In his music, Palestrina rejoins with what is authentically human in all of us and precisely for this reason is worthy of being in the presence of God who created us. He warns us against the dangers of false spirituality, of the spirit without flesh. In the music of Palestrina, as in the psalms, the man cries, adores, swears, shouts, rejoices. But he always does it with his eyes turned to God, the central point of the prospect of a whole existence.

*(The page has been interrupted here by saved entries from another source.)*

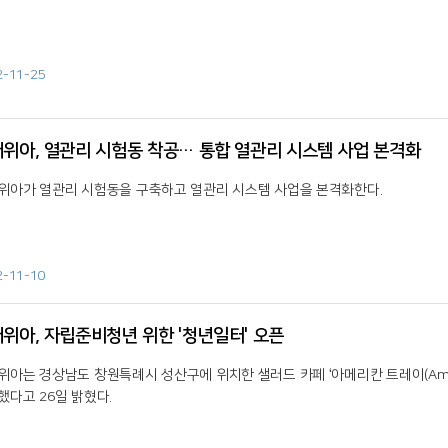
2-11-25
위아, 열관리 시험동 착공… 통합 열관리 시스템 사업 본격화
위아가 열관리 시험동을 구축하고 열관리 시스템 사업을 본격화한다.
2-11-10
위아, 자립준비청년 위한 '청년일터' 오픈
위아는 경상남도 창원특례시 성산구에 위치한 샐러드 카페 ‘아메리칸 트레이(Americ
했다고 26일 밝혔다.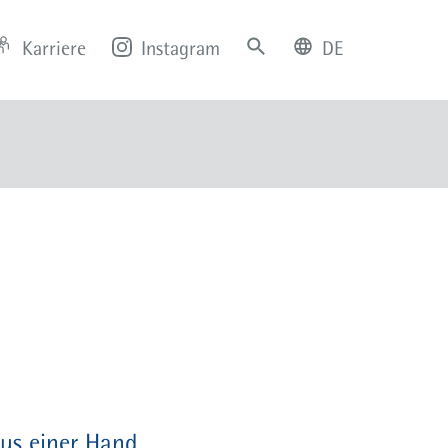
Karriere
Instagram
DE
deutsch
english
us einer Hand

But the God of Palestrina is not a vague, distant divinity. It is the God of the Catholic liturgy, who is worshiped through those texts and those ceremonies that come from a millenary tradition and that as such must be respected and handed down. Our composer understood that he had been given the highest task, to serve the divine cult with his music. Let us think for a moment of how this task is now degraded to an unseemly level, so that commercial music is allowed to dominate in churches. A time when we talk about “liturgical animation.” But are we the ones who give soul (‘anima’ is  ‘soul’ in Italian and Latin languages) to the liturgy? What liturgy is it if it needs us to have a soul? It is the liturgy of man, the celebration of oneself, putting the human subject at the center of the universe. The liturgy is objective worship, that is, ultimately it does not depend on our work but worship is the voice of the Church as a mystery, not of individuals. This is why the music of Palestrina is truly the Church’s song, not the expression of a solitary genius. In him we all sing, we cry, we adore, we curse, we suffer before God.

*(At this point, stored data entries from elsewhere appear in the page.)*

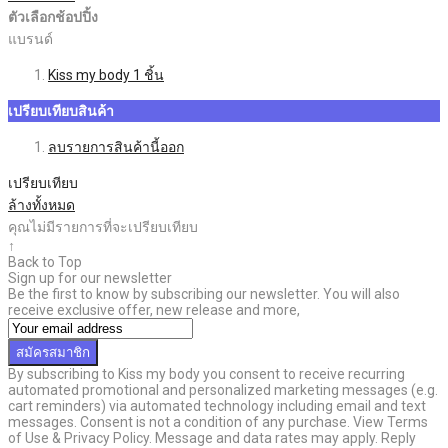
ตัวเลือกช้อปปิ้ง
แบรนด์
Kiss my body
1
ชิ้น
เปรียบเทียบสินค้า
ลบรายการสินค้านี้ออก
เปรียบเทียบ
ล้างทั้งหมด
คุณไม่มีรายการที่จะเปรียบเทียบ
↑
Back to Top
Sign up for our newsletter
Be the first to know by subscribing our newsletter. You will also
receive exclusive offer, new release and more,
สมัครสมาชิก
By subscribing to Kiss my body you consent to receive recurring
automated promotional and personalized marketing messages (e.g.
cart reminders) via automated technology including email and text
messages. Consent is not a condition of any purchase. View Terms
of Use & Privacy Policy. Message and data rates may apply. Reply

He was regarded as the model of the Catholic composer. The Master (and Cardinal) Domenico Bartolucci, in an interview he gave many years ago to Sandro Magister, stated: “Palestrina is the first patriarch who understood what it means to make music; he sensed the need for contrapuntal writing bound by the text, alien to the complexity and canons of Flemish writing…. Music is art with a capital “A”. The sculpture has marble, architecture the building … You can only see the music through the eyes of the spirit, it gets inside you. And the Church has the merit of having cultivated it, of having given it its grammar and syntax. Music is the soul of the word that becomes art. Ultimately, it disposes you to discover and welcome the beauty of God. This is why, more than ever, today the Church must know how to regain it.” Here, we can make our own what Domenico Bartolucci had guessed in Palestrina: he was the one who knew how to go in search of the sacred “soul of the word” and transformed it into great art at the service of the liturgy and for the good of Christian people.

Did You Know?

Gregorio Allegri, composer of the popular choral work Miserere, was taught music by Palestrina.